Foto: Divulgação/PFA primeira no Estado ocorreu em julho (09) deste ano, em que a PF apreendeu cerca de 300 munições, 2 pistolas cal. 9 mm e 1 fuzil cal. 22 de um suspeito que estaria com a concessão irregular. A segunda fase aconteceu no mês seguinte, em agosto (11), com o cumprimento de um mandado de busca e apreensão.
Em ambas as ocasiões, os envolvidos teriam utilizado do mesmo esquema, com documentos que não são aceitos para obter o registro e burlou os requisitos legais.
De acordo com a Polícia Federal, o registro de CAC exige o cumprimento de critérios rigorosos, como idoneidade, capacidade técnica e avaliação psicológica e o uso de documentos falsos enfraquece o controle sobre armas e pode facilitar o acesso de criminosos a armamentos.
Em fases anteriores da Operação, em Belo Horizonte, a Polícia Federal prendeu um homem em flagrante no dia 22 de junho.

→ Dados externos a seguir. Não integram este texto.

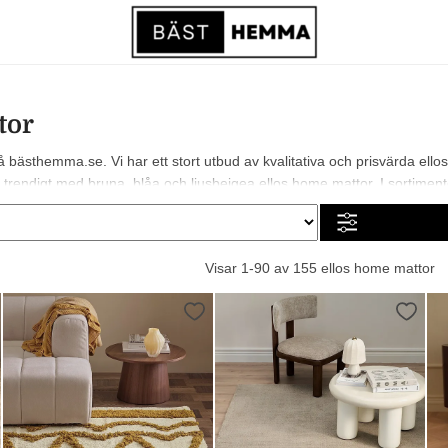
tor
bästhemma.se. Vi har ett stort utbud av kvalitativa och prisvärda ello
rendigt med bruna, blåa och ljusbeigea ellos home mattor. I sortimentet fin
Visar 1-90 av 155 ellos home mattor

O suspeito teria apresentado documentos falsos para conseguir a autorização para compra de armamentos.
Foto: Divulgação/PFAs investigações que deflagrou a terceira fase da operação segue em andamento para esclarecer integralmente os fatos e identificar outras pessoas envolvidas.
CAC
O Certificado de Registro da Polícia Federal dá o direito a Caçadores, Atiradores e Colecionadores à compra de munições facilitada, permissão para caçar legalmente o javali, transporte de armas e munições em todo o país, aquisição de um maior número de armas e a possibilidade de adquirir armas de calibres restritos.

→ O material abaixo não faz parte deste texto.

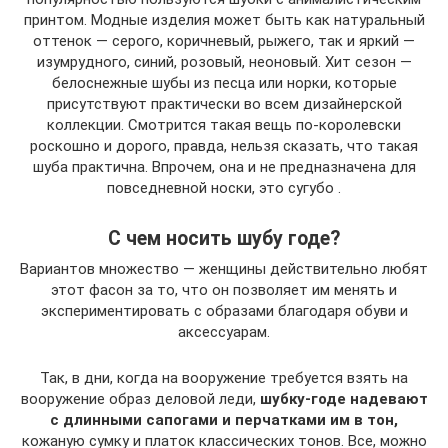
принтом. Модные изделия может быть как натуральный
оттенок — серого, коричневый, рыжего, так и яркий —
изумрудного, синий, розовый, неоновый. Хит сезон —
белоснежные шубы из песца или норки, которые
присутствуют практически во всем дизайнерской
коллекции. Смотрится такая вещь по-королевски
роскошно и дорого, правда, нельзя сказать, что такая
шуба практична. Впрочем, она и не предназначена для
повседневной носки, это сугубо .
С чем носить шубу годе?
Вариантов множество — женщины действительно любят
этот фасон за то, что он позволяет им менять и
экспериментировать с образами благодаря обуви и
аксессуарам.
Так, в дни, когда на вооружение требуется взять на
вооружение образ деловой леди,
шубку-годе надевают
с длинными сапогами и перчатками им в тон,
кожаную сумку и платок классических тонов. Все, можно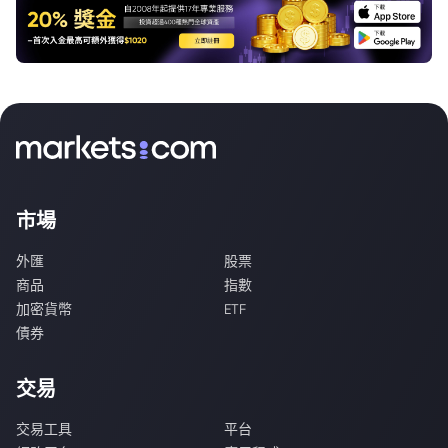
市場
外匯
股票
商品
指數
加密貨幣
ETF
債券
交易
交易工具
平台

Além disso, os detentores do registro também têm a possibilidade de adquirir armas diretamente das fábricas com preços vantajosos, podem importar armas e deslocar-se com suas armas para atividades de caça, tiro desportivo e competição. Também é autorizada a compra de munições e insumos em maiores quantidades.
Quem possui o registro não pode andar armado. É autorizado apenas a posse da arma, mantendo em casa ou no local de trabalho e o trânsito para locais de treio, abate ou exposição, com a arma obrigatoriamente sem munição e em maleta própria.

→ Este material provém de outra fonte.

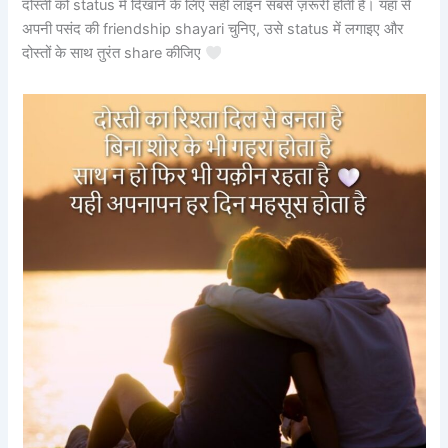
दोस्ती को status में दिखाने के लिए सही लाइन सबसे ज़रूरी होती है। यहाँ से
अपनी पसंद की friendship shayari चुनिए, उसे status में लगाइए और
दोस्तों के साथ तुरंत share कीजिए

Entre os itens obrigatórios para se tornar CAC e obter o registro próprio, estão:
- Ter no mínimo 18 anos completos e 25 anos para aquisição de arma de fogo;
- Não possuir antecedentes criminais incompatíveis com a atividade de CAC, como condenações por crimes dolosos ou contra a segurança pública;
- Não estar respondendo a inquérito policial ou processo criminal;
- Apresentar aptidão psicológica para o manuseio de armas de fogo, comprovada por meio de avaliação psicológica realizada por psicólogo credenciado pela Polícia Federal;
- Apresentar os documentos obrigatórios (documento de identificação, certidão de antecedentes criminais, comprovante de ocupação lícita, comprovante de residência);
- Realizar o pagamento da taxa de registro junto ao Exército, de R$ 100 e outras taxas obrigatórias.
O valor total pode chegar a R$ 3,5 mil.